Pour remettre les choses en perspective, il faut également se souvenir qu’à ce moment précis, la Chine faisait face à des décès quotidiens de plus en plus élevés et que les cas augmentaient sensiblement, dans le monde, puisque nous étions à plus de 10 000 contaminations au plan international, et ce alors que le virus était apparu en Chine un mois plus tôt.
Le déclenchement de l’urgence sanitaire internationale aussi rapidement était un signe tout à fait clair de l’inquiétude de l’OMS, qui, par ailleurs, avait été accusée de complaisance avec la Chine à l’apparition du virus.
Dès lors, il est notoirement impossible que les autorités françaises aient ignoré la dangerosité de ce nouvel ennemi, résultant précisément de sa vitesse de propagation.
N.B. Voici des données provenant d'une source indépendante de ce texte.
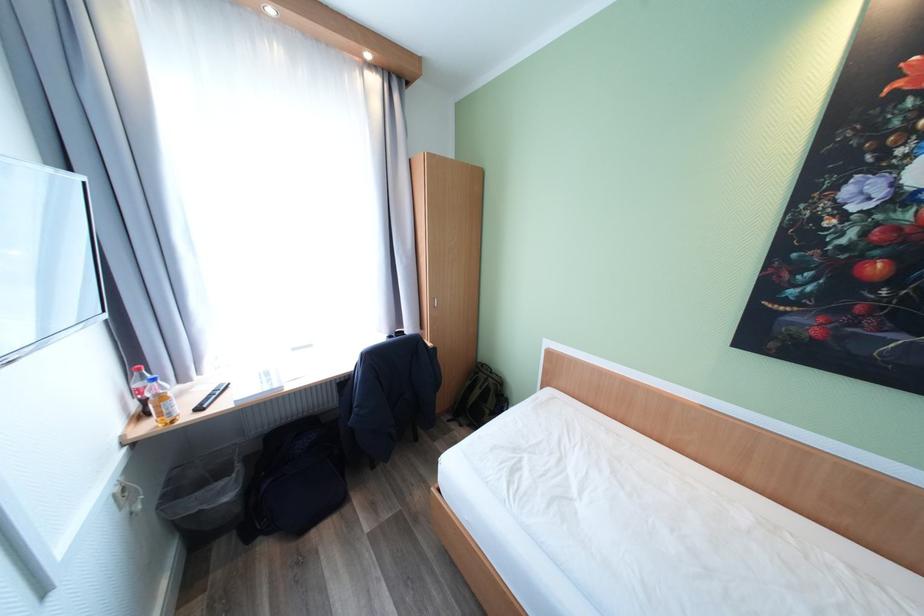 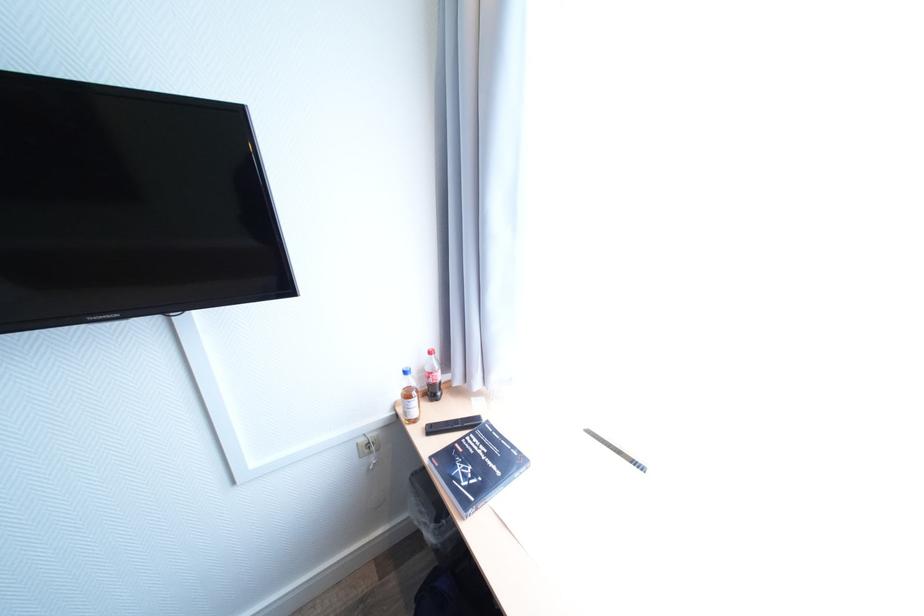 Locate, in the second image, the point that corresponds to [122,496] in the first image.

(365, 445) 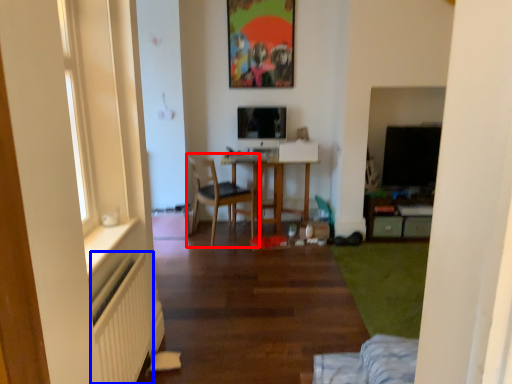 Question: Which point is closer to the camera, chair (highlighted by a red box) or radiator (highlighted by a blue box)?

Choices:
 (A) chair
 (B) radiator

Answer: (B) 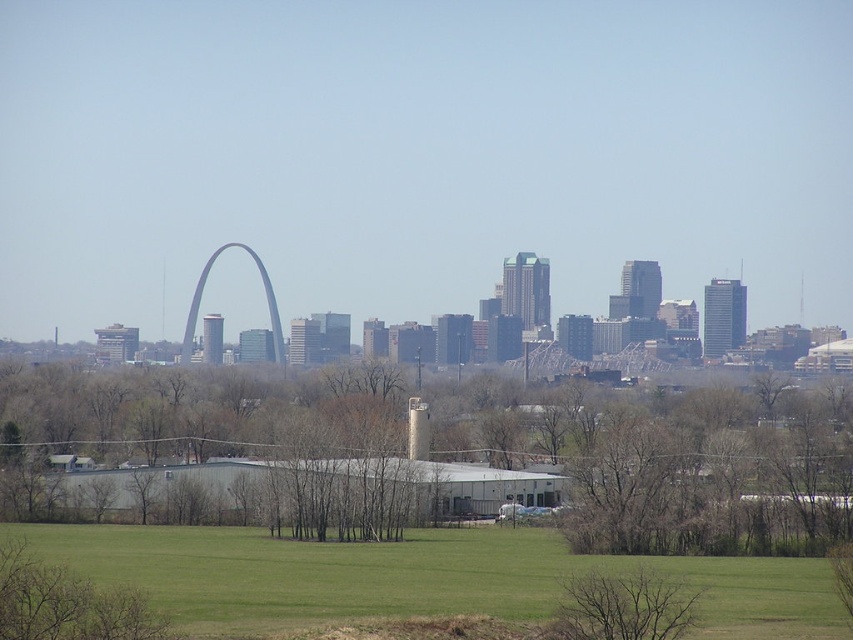 Question: Which of the following is the farthest from the observer?

Choices:
 (A) (51, 554)
 (B) (206, 273)

Answer: (B)

Question: Does green leafy tree at center appear over matte gray arch at center?

Choices:
 (A) no
 (B) yes

Answer: (A)

Question: Can you confirm if green grass at lower center is wider than matte gray arch at center?

Choices:
 (A) yes
 (B) no

Answer: (A)

Question: Which point is closer to the camera?

Choices:
 (A) bare branches at lower center
 (B) green grass at lower center
 (C) green leafy tree at center

Answer: (B)

Question: Which object is farther from the camera taking this photo?

Choices:
 (A) green grass at lower center
 (B) bare branches at lower center
 (C) matte gray arch at center
 (D) green leafy tree at center

Answer: (C)

Question: Can you confirm if green leafy tree at center is thinner than matte gray arch at center?

Choices:
 (A) no
 (B) yes

Answer: (A)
Le respect des consignes de l’OMS n’était pas une option, mais une obligation, et ce précisément au terme de l’article sus visé du Code pénal, pour ne citer que lui, et sans même référence au principe de précaution à la valeur constitutionnelle certaine. Ce qui constitue une obligation est bien le fait de s’abstenir volontairement de prendre des mesures préventives ou, disons régulatrices.
Faire abstraction des recommandations internationales entre incontestablement dans la catégorie de l’abstention coupable ! Ne prendre aucune mesure propre à permettre de faire face à une propagation d’un virus à la contagiosité exponentielle est l’archétype de la faute pénale.
Madame Buzyn est d’ailleurs parfaitement en phase avec cette réalité, soulignant qu’elle a alerté le Président de la République et le Premier ministre sur la propagation de ce virus qui empêcherait probablement la tenue des élections municipales. C’est donc dire si cette dernière avait l’étroite conscience de ce que la situation allait être, épidémiologiquement, hors de contrôle, dès le mois de janvier.
Agnès BUZYN est probablement l’un des pionniers de la veille sanitaire en France, en ce qu’elle a dirigé la HAS, et l’anticipation est l’essence même de sa carrière, de sorte que ses remords ont une tonalité de vérité.
Pour le dire autrement, entre l’incompétence et l’inconscience, mon cœur balance… mais penche du côté de l’inconscience, au regard du parcours médical, universitaire et administratif exceptionnel d’une femme particulièrement brillante. Elle l’avoue : elle a choisi de se taire et dans un élan de confession, le regrette. Mais le mal est fait, et il est bien fait pourrait-on dire, et le recours au mot de tsunami dans la bouche de notre ancienne ministre sonne tellement juste, si l’on pense que nous n’en sommes qu’au début.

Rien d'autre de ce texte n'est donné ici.